Collected data:
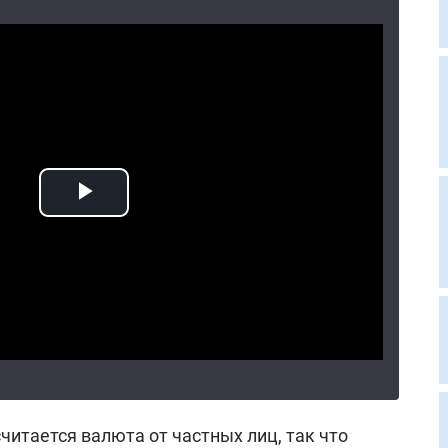
читается валюта от частных лиц, так что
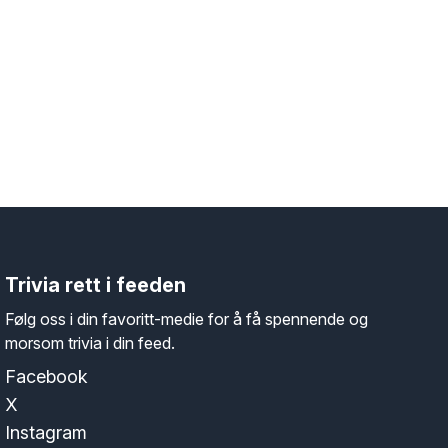
Trivia rett i feeden
Følg oss i din favoritt-medie for å få spennende og
morsom trivia i din feed.
Facebook
X
Instagram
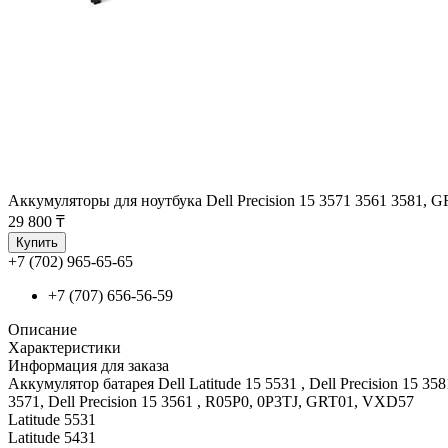
Аккумуляторы для ноутбука Dell Precision 15 3571 3561 3581, 
29 800 ₸
Купить
+7 (702) 965-65-65
+7 (707) 656-56-59
Описание
Характеристики
Информация для заказа
Аккумулятор батарея Dell Latitude 15 5531 , Dell Precision 15 3581 ,
3571, Dell Precision 15 3561 , R05P0, 0P3TJ, GRT01, VXD57
Latitude 5531
Latitude 5431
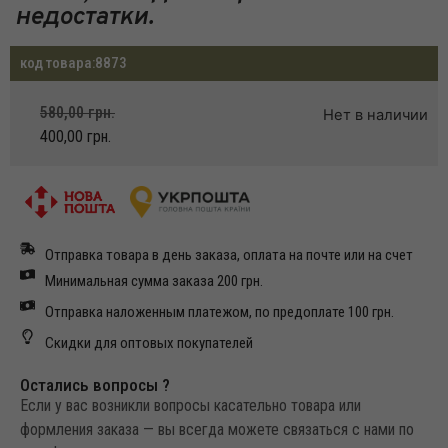
недостатки.
код товара:
8873
580,00
грн.
Нет в наличии
400,00
грн.
Отправка товара в день заказа, оплата на почте или на счет
Минимальная сумма заказа 200 грн.
Отправка наложенным платежом, по предоплате 100 грн.
Скидки для оптовых покупателей
Остались вопросы ?
Если у вас возникли вопросы касательно товара или
формления заказа — вы всегда можете связаться с нами по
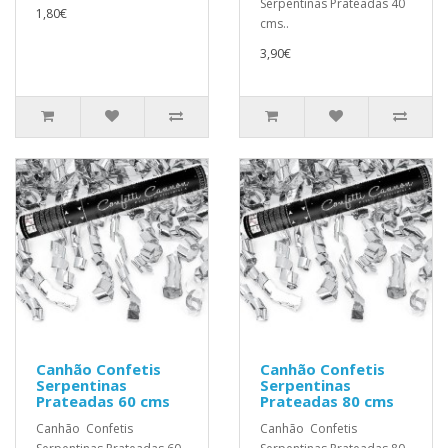
Serpentinas Prateadas 40
1,80€
cms..
3,90€
Canhão Confetis
Canhão Confetis
Serpentinas
Serpentinas
Prateadas 60 cms
Prateadas 80 cms
Canhão Confetis
Canhão Confetis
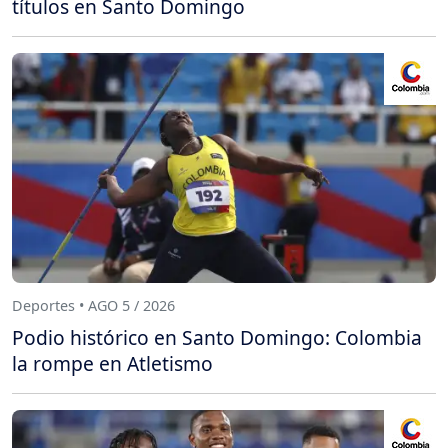
títulos en Santo Domingo
Deportes • AGO 5 / 2026
Podio histórico en Santo Domingo: Colombia
la rompe en Atletismo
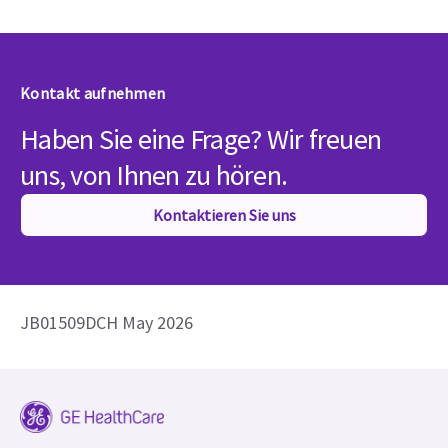
Kontakt aufnehmen
Haben Sie eine Frage? Wir freuen
uns, von Ihnen zu hören.
Kontaktieren Sie uns
JB01509DCH May 2026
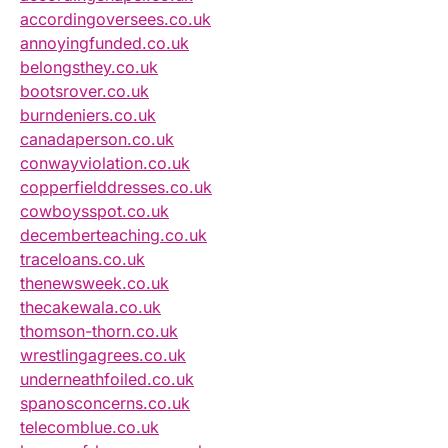
accordingoversees.co.uk
annoyingfunded.co.uk
belongsthey.co.uk
bootsrover.co.uk
burndeniers.co.uk
canadaperson.co.uk
conwayviolation.co.uk
copperfielddresses.co.uk
cowboysspot.co.uk
decemberteaching.co.uk
traceloans.co.uk
thenewsweek.co.uk
thecakewala.co.uk
thomson-thorn.co.uk
wrestlingagrees.co.uk
underneathfoiled.co.uk
spanosconcerns.co.uk
telecomblue.co.uk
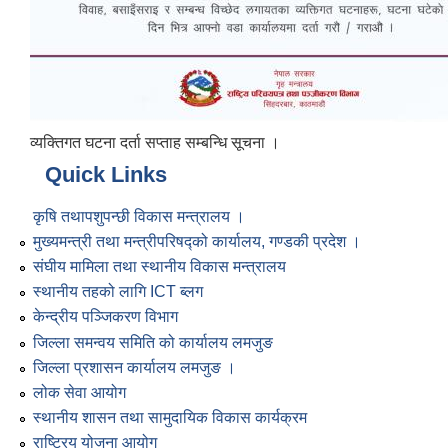
व्यक्तिगत घटना दर्ता सप्ताह सम्बन्धि सूचना ।
Quick Links
कृषि तथापशुपन्छी विकास मन्त्रालय ।
मुख्यमन्त्री तथा मन्त्रीपरिषद्को कार्यालय, गण्डकी प्रदेश ।
संघीय मामिला तथा स्थानीय विकास मन्त्रालय
स्थानीय तहको लागि ICT ब्लग
केन्द्रीय पञ्जिकरण विभाग
जिल्ला समन्वय समिति को कार्यालय लमजुङ
जिल्ला प्रशासन कार्यालय लमजुङ ।
लोक सेवा आयोग
स्थानीय शासन तथा सामुदायिक विकास कार्यक्रम
राष्ट्रिय योजना आयोग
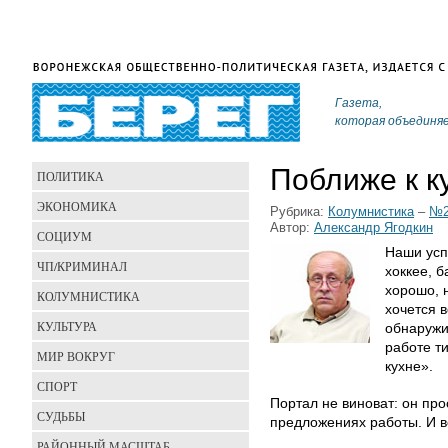
Газета,
которая объединя
Поближе к к
ПОЛИТИКА
ЭКОНОМИКА
Рубрика:
Колумнистика
–
№2
Автор:
Александр Ягодкин
СОЦИУМ
Наши усп
ЧП/КРИМИНАЛ
хоккее, б
хорошо, н
КОЛУМНИСТИКА
хочется в
КУЛЬТУРА
обнаружи
работе т
МИР ВОКРУГ
кухне».
СПОРТ
Портал не виноват: он пр
СУДЬБЫ
предложениях работы. И во
РАЙОННЫЙ МАСШТАБ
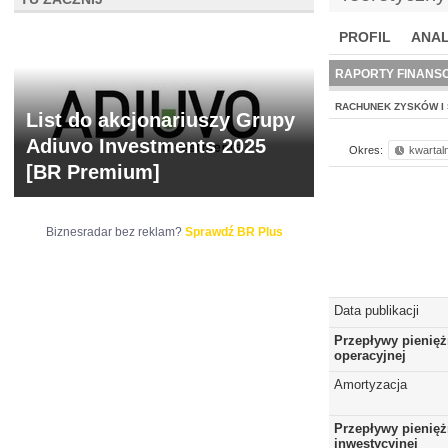
PROFIL
ANAL
NOWE
BR LAB
RAPORTY FINANS
RACHUNEK ZYSKÓW I 
List do akcjonariuszy Grupy
Adiuvo Investments 2025
Okres:
kwartal
[BR Premium]
Biznesradar bez reklam?
Sprawdź BR Plus
Data publikacji
Przepływy pienięż
operacyjnej
Amortyzacja
Przepływy pienięż
inwestycyjnej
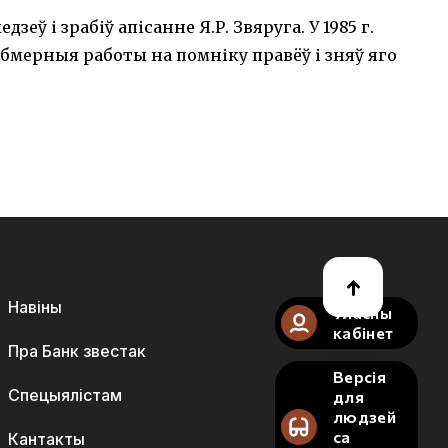
едзеў і зрабіў апісанне Я.Р. Звяруга. У 1985 г.
. абмерныя работы на помніку правёў і зняў яго
Навіны
Уласны
кабінет
Пра Банк звестак
Версія
Спецыялістам
для
людзей
са
Кантакты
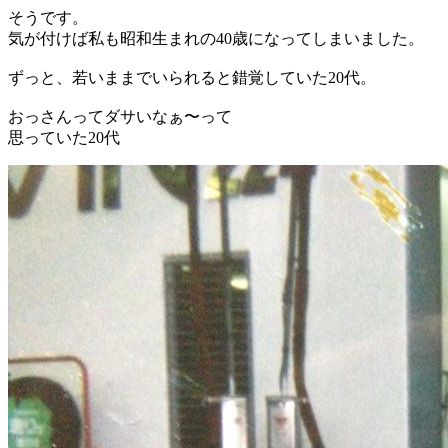
そうです。
気が付けば私も昭和生まれの40歳になってしまいました。
ずっと、若いままでいられると錯覚していた20代。
おっさんってダサいなぁ〜って
思っていた20代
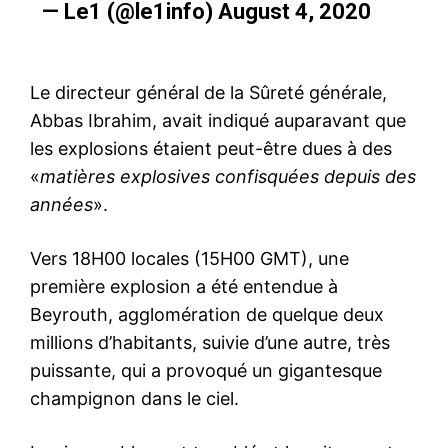
— Le1 (@le1info)
August 4, 2020
Le directeur général de la Sûreté générale,
Abbas Ibrahim, avait indiqué auparavant que
les explosions étaient peut-être dues à des
«
matières explosives confisquées depuis des
années
».
Vers 18H00 locales (15H00 GMT), une
première explosion a été entendue à
Beyrouth, agglomération de quelque deux
millions d’habitants, suivie d’une autre, très
puissante, qui a provoqué un gigantesque
champignon dans le ciel.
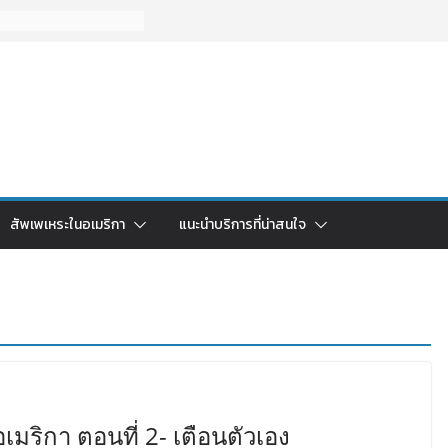
สัพเพเหระในอเมริกา
แนะนำบริการที่น่าสนใจ
มริกา ตอนที่ 2- เตือนตัวเอง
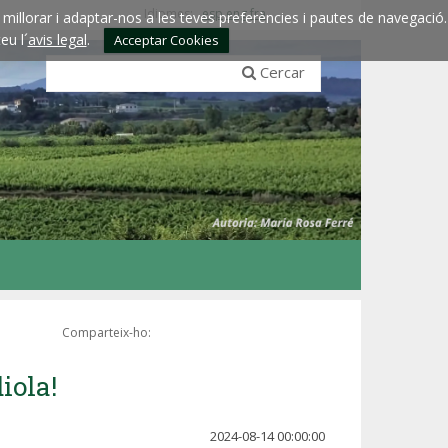
Idiomes:
esp
eng
fra
millorar i adaptar-nos a les teves preferències i pautes de navegació.
eu l´
avis legal
.
Acceptar Cookies
Cercar
Comparteix-ho:
iola!
2024-08-14 00:00:00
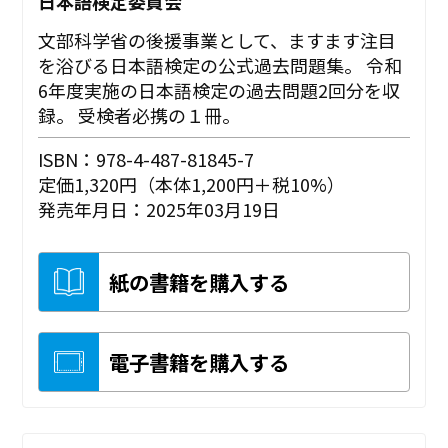
日本語検定委員会
文部科学省の後援事業として、ますます注目
を浴びる日本語検定の公式過去問題集。 令和
6年度実施の日本語検定の過去問題2回分を収
録。 受検者必携の１冊。
ISBN：978-4-487-81845-7
定価1,320円（本体1,200円＋税10%）
発売年月日：2025年03月19日
紙の書籍を購入する
電子書籍を購入する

DIRECTIONS FOR THIS TASK => Apart from the pictures, which are to be omitted, every record must be transcribed exactly.

WORKED SOLUTION =>
читается валюта от частных лиц, так что
Trivia rett i feeden
Følg oss i din favoritt-medie for å få spennende og
morsom trivia i din feed.
Facebook
X
Instagram
Аккумуляторы для ноутбука Dell Precision 15 3571 3561 3581, 
29 800 ₸
Купить
+7 (702) 965-65-65
+7 (707) 656-56-59
Описание
Характеристики
Информация для заказа
Аккумулятор батарея Dell Latitude 15 5531 , Dell Precision 15 3581 ,
3571, Dell Precision 15 3561 , R05P0, 0P3TJ, GRT01, VXD57
Latitude 5531
Latitude 5431
недостатки.
код товара:
8873
580,00
грн.
Нет в наличии
400,00
грн.
Отправка товара в день заказа, оплата на почте или на счет
Минимальная сумма заказа 200 грн.
Отправка наложенным платежом, по предоплате 100 грн.
Скидки для оптовых покупателей
Остались вопросы ?
Если у вас возникли вопросы касательно товара или
формления заказа — вы всегда можете связаться с нами по
Serpentinas Prateadas 40
1,80€
cms..
3,90€
Canhão Confetis
Canhão Confetis
Serpentinas
Serpentinas
Prateadas 60 cms
Prateadas 80 cms
Canhão Confetis
Canhão Confetis
títulos en Santo Domingo
Deportes • AGO 5 / 2026
Podio histórico en Santo Domingo: Colombia
la rompe en Atletismo
Kontakt aufnehmen
Haben Sie eine Frage? Wir freuen
uns, von Ihnen zu hören.
Kontaktieren Sie uns
JB01509DCH May 2026
accordingoversees.co.uk
annoyingfunded.co.uk
belongsthey.co.uk
bootsrover.co.uk
burndeniers.co.uk
canadaperson.co.uk
conwayviolation.co.uk
copperfielddresses.co.uk
cowboysspot.co.uk
decemberteaching.co.uk
traceloans.co.uk
thenewsweek.co.uk
thecakewala.co.uk
thomson-thorn.co.uk
wrestlingagrees.co.uk
underneathfoiled.co.uk
spanosconcerns.co.uk
telecomblue.co.uk
व्यक्तिगत घटना दर्ता सप्ताह सम्बन्धि सूचना ।
Quick Links
कृषि तथापशुपन्छी विकास मन्त्रालय ।
मुख्यमन्त्री तथा मन्त्रीपरिषद्को कार्यालय, गण्डकी प्रदेश ।
संघीय मामिला तथा स्थानीय विकास मन्त्रालय
स्थानीय तहको लागि ICT ब्लग
केन्द्रीय पञ्जिकरण विभाग
जिल्ला समन्वय समिति को कार्यालय लमजुङ
जिल्ला प्रशासन कार्यालय लमजुङ ।
लोक सेवा आयोग
स्थानीय शासन तथा सामुदायिक विकास कार्यक्रम
राष्ट्रिय योजना आयोग
Газета,
которая объединя
Поближе к к
ПОЛИТИКА
ЭКОНОМИКА
Рубрика:
Колумнистика
–
№2
Автор:
Александр Ягодкин
СОЦИУМ
Наши усп
ЧП/КРИМИНАЛ
хоккее, б
хорошо, н
КОЛУМНИСТИКА
хочется в
КУЛЬТУРА
обнаружи
работе т
МИР ВОКРУГ
кухне».
СПОРТ
Портал не виноват: он пр
СУДЬБЫ
предложениях работы. И во
РАЙОННЫЙ МАСШТАБ
PROFIL
ANAL
NOWE
BR LAB
RAPORTY FINANS
RACHUNEK ZYSKÓW I 
List do akcjonariuszy Grupy
Adiuvo Investments 2025
Okres:
kwartal
[BR Premium]
Biznesradar bez reklam?
Sprawdź BR Plus
Data publikacji
Przepływy pienięż
operacyjnej
Amortyzacja
Przepływy pienięż
inwestycyjnej
едзеў і зрабіў апісанне Я.Р. Звяруга. У 1985 г.
. абмерныя работы на помніку правёў і зняў яго
Навіны
Уласны
кабінет
Пра Банк звестак
Версія
Спецыялістам
для
людзей
са
Кантакты
そうです。
気が付けば私も昭和生まれの40歳になってしまいました。
ずっと、若いままでいられると錯覚していた20代。
おっさんってダサいなぁ〜って
思っていた20代
— Le1 (@le1info)
August 4, 2020
Le directeur général de la Sûreté générale,
Abbas Ibrahim, avait indiqué auparavant que
les explosions étaient peut-être dues à des
«
matières explosives confisquées depuis des
années
».
Vers 18H00 locales (15H00 GMT), une
première explosion a été entendue à
Beyrouth, agglomération de quelque deux
millions d’habitants, suivie d’une autre, très
puissante, qui a provoqué un gigantesque
champignon dans le ciel.
สัพเพเหระในอเมริกา
แนะนำบริการที่น่าสนใจ
มริกา ตอนที่ 2- เตือนตัวเอง
Idiomes:
esp
eng
fra
millorar i adaptar-nos a les teves preferències i pautes de navegació.
eu l´
avis legal
.
Acceptar Cookies
Cercar
Comparteix-ho:
iola!
2024-08-14 00:00:00
日本語検定委員会
文部科学省の後援事業として、ますます注目
を浴びる日本語検定の公式過去問題集。 令和
6年度実施の日本語検定の過去問題2回分を収
録。 受検者必携の１冊。
ISBN：978-4-487-81845-7
定価1,320円（本体1,200円＋税10%）
発売年月日：2025年03月19日
紙の書籍を購入する
電子書籍を購入する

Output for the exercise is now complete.